Planning Obligations and Section 106 Explained
Under national planning regulations the Council can require a developer to contribute towards providing infrastructure or taking other steps to offset the impact of a development; these are called Planning Obligations. These obligations are contained in legally binding agreements, often referred to as Section 106 or S106 Agreements (after the relevant section in the 1990 Town and Country Planning Act).
The agreement is usually between the Council and the developer, however a developer can make a ‘unilateral undertaking’ to obligate themselves to deliver something.
Planning obligations may involve a developer making a financial contribution to delivering infrastructure or a service. Alternatively, there may be an obligation on the developer to deliver something themselves (like a play area on a site, or a certain amount of affordable housing). Planning obligations help to mitigate the impact of new development.

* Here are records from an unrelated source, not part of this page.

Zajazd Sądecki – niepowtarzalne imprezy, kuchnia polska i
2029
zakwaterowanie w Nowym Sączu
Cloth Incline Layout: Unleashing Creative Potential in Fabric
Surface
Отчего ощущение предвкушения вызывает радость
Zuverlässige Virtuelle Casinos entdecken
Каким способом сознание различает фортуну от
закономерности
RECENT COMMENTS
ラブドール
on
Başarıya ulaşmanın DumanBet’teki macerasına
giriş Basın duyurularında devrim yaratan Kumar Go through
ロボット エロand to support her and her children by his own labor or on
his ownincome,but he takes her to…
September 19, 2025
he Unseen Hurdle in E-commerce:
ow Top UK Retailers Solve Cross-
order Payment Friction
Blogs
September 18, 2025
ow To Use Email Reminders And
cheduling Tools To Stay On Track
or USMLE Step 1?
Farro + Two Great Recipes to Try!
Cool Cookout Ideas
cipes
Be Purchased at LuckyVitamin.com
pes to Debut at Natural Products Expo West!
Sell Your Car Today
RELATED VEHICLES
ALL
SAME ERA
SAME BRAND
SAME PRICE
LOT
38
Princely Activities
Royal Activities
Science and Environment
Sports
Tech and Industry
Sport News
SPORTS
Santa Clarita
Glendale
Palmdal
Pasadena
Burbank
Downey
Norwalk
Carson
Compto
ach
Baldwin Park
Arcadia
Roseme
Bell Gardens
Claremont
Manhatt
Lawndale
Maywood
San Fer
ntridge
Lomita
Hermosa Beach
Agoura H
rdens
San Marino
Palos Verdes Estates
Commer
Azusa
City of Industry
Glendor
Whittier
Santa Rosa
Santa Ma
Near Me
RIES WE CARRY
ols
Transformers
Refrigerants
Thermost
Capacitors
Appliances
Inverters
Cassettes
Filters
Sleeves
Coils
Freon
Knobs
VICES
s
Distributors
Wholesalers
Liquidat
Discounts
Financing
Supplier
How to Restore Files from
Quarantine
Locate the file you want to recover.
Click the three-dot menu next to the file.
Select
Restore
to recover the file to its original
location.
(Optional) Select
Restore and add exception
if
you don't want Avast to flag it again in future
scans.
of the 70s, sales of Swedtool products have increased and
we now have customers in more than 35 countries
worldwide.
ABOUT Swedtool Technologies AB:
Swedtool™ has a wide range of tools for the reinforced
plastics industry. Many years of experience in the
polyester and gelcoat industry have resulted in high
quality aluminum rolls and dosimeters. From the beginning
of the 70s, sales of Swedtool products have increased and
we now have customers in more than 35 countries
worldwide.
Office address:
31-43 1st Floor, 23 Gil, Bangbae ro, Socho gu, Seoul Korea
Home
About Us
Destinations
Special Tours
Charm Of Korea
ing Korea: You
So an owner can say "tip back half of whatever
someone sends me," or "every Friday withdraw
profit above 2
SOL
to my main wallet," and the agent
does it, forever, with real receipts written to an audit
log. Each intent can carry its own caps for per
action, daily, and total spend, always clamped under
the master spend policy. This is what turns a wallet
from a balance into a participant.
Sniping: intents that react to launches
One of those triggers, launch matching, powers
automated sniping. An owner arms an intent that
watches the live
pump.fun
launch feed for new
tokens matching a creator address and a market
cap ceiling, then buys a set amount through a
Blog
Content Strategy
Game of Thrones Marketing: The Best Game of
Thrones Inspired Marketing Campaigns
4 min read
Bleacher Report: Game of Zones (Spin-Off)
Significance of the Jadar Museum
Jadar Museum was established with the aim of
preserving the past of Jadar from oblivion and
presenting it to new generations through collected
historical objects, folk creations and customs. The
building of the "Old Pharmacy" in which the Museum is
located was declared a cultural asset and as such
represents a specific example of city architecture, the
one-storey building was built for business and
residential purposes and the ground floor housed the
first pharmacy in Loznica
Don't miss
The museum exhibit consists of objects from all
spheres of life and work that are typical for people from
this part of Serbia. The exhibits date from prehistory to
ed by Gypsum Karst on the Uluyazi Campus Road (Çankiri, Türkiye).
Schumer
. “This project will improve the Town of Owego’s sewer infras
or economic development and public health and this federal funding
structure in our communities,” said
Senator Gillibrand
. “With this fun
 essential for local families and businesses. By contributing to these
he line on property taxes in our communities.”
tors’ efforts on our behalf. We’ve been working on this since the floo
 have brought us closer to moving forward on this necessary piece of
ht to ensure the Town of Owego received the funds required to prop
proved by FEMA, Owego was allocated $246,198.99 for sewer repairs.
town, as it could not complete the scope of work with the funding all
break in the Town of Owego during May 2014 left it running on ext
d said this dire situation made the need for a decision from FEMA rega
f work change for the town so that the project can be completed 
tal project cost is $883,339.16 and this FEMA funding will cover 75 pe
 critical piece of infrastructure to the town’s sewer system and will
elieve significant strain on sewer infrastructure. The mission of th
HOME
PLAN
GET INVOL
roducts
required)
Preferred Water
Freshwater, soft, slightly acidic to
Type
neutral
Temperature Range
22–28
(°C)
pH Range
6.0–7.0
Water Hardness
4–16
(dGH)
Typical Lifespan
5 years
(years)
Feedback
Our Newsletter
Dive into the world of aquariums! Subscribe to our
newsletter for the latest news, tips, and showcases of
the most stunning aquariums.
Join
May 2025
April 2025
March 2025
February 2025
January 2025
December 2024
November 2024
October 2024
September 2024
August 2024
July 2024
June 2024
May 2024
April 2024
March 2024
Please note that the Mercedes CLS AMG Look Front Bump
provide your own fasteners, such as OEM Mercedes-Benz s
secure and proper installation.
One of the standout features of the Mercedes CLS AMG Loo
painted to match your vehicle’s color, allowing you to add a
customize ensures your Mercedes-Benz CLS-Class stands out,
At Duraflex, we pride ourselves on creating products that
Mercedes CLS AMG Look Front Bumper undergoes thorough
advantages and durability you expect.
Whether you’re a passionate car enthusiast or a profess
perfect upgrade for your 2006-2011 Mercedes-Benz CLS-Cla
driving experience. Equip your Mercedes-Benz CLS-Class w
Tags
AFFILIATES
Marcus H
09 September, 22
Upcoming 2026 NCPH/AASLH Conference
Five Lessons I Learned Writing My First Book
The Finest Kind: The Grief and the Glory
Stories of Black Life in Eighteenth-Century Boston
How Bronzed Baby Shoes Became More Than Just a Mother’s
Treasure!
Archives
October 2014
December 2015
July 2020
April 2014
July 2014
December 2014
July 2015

There are very specific rules around when planning obligations can be sought from the Council, and we need to clearly explain why we are asking for something. The Government sets three tests for planning obligations to be ‘lawful’, and all three tests must be met. Planning Obligations must be;
- necessary (so without it the development would be considered unacceptable from a planning perspective and planning permission would be refused);
- directly related to a development (so it is needed only as a result of the development proposed); and
- fairly and reasonably related in scale and kind to the development (so the obligation has to be in proportion to the development proposed)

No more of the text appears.